In a joint letter sent Tuesday to supervisors and county executive Jeff Smith, union leadership claimed that the booster mandate would cripple a workforce already under extreme stress from the Omicron version and requested that county leaders ask people with an approved vaccine. Find a way to. Freedom to continue in their posts.

“Santa Clara County has led the way in responding to COVID, and we have done very well,” the letter reads. “Although with these latest changes, we are biting our noses in spite of our faces.” The letter also noted that unions are not against vaccines—in fact, they call them “one of the strongest tools” to protect workers—but that the county has been called to the booster’s “fine response that effectively weighs the costs and benefits” demand.

Six unions are not the first to worry about how the booster shot might affect staffing.

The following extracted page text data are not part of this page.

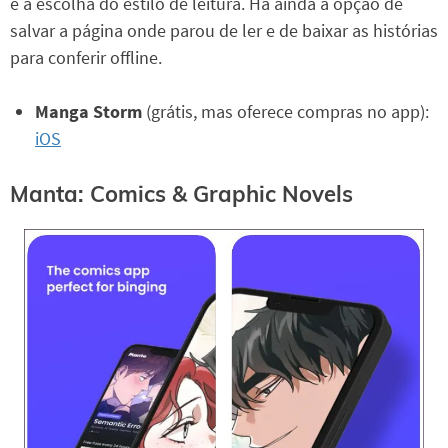
e a escolha do estilo de leitura. Há ainda a opção de
salvar a página onde parou de ler e de baixar as histórias
para conferir offline.
Manga Storm
(grátis, mas oferece compras no app):
iOS
Manta: Comics & Graphic Novels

Dozens of county firefighters have submitted waivers for the mandate, while union president Adam Kosner conveyed to fire department leadership that the order could hinder staffing.

The county’s mandate, announced on December 28, ordered workers in high-risk settings such as hospitals, prisons and skilled-nursing facilities to receive booster shots by January 24. Although the order is similar to the state mandate, there is one key difference: High-risk workers who are granted medical or religious exemptions are not allowed to stay in their position, compared to the rest of the state in Santa Clara. is completely unique to the county, and instead they are moved to “low-risk”. Job setting by February 1

But less than two weeks after the order was announced, the county health department came out with an exemption option where organizations could be approved for a workaround where its unaffiliated workers remain in their high-risk job settings. can. This option came to the fore after area hospitals complained to the county health department that the booster mandate would put pressure on workers who were already facing staff crunch.

While private entities and their executives could apply for an exemption—for example, Stanford Health Care confirmed it was applying for one soon after the option was announced—this would leave thousands of workers under county leadership. who will have to decide whether they will apply. Even for one.